Data records: Begin

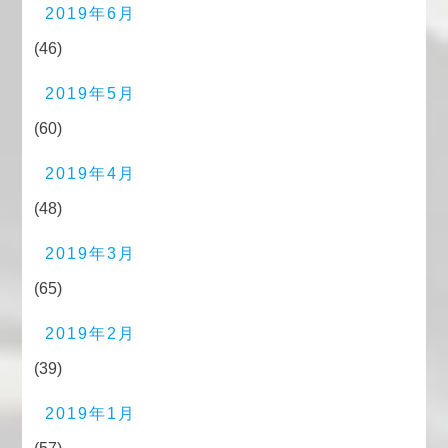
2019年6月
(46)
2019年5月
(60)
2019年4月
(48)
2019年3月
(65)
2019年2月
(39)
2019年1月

Data records: End
Data records: Begin

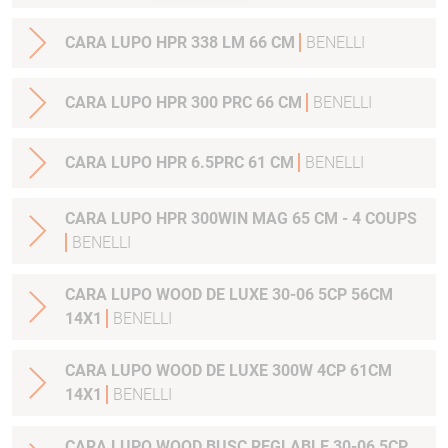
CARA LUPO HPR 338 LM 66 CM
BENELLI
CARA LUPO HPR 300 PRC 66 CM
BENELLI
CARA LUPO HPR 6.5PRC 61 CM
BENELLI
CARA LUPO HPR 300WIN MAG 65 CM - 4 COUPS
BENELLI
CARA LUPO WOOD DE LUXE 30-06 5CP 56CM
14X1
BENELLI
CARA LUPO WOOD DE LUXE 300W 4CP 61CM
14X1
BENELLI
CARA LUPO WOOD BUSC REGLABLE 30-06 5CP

Data records: End

* **Task instructions**: Pick every line containing the word "LUPO" out of the material, and copy those lines.

* **Written solution**:
CARA LUPO HPR 338 LM 66 CM
CARA LUPO HPR 300 PRC 66 CM
CARA LUPO HPR 6.5PRC 61 CM
CARA LUPO HPR 300WIN MAG 65 CM - 4 COUPS
CARA LUPO WOOD DE LUXE 30-06 5CP 56CM
CARA LUPO WOOD DE LUXE 300W 4CP 61CM
CARA LUPO WOOD BUSC REGLABLE 30-06 5CP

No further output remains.